TASK INSTRUCTIONS
Search the data for the word "give" and copy every line where it occurs.

Items listed in a dataset
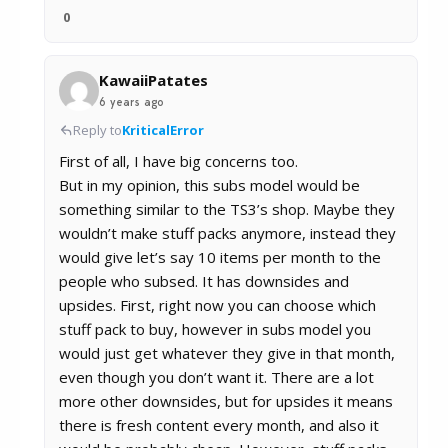
0
KawaiiPatates
6 years ago
Reply to
KriticalError
First of all, I have big concerns too.
But in my opinion, this subs model would be
something similar to the TS3’s shop. Maybe they
wouldn’t make stuff packs anymore, instead they
would give let’s say 10 items per month to the
people who subsed. It has downsides and
upsides. First, right now you can choose which
stuff pack to buy, however in subs model you
would just get whatever they give in that month,
even though you don’t want it. There are a lot
more other downsides, but for upsides it means
there is fresh content every month, and also it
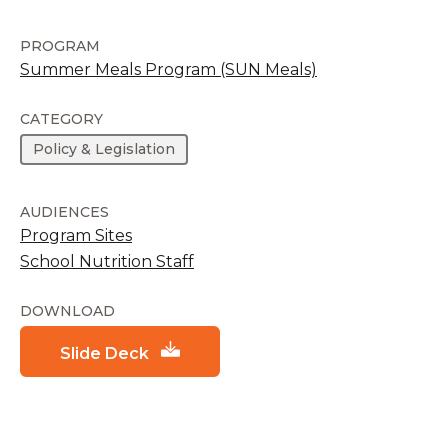
PROGRAM
Summer Meals Program (SUN Meals)
CATEGORY
Policy & Legislation
AUDIENCES
Program Sites
School Nutrition Staff
DOWNLOAD
Slide Deck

WRITTEN ANSWER
would give let’s say 10 items per month to the
would just get whatever they give in that month,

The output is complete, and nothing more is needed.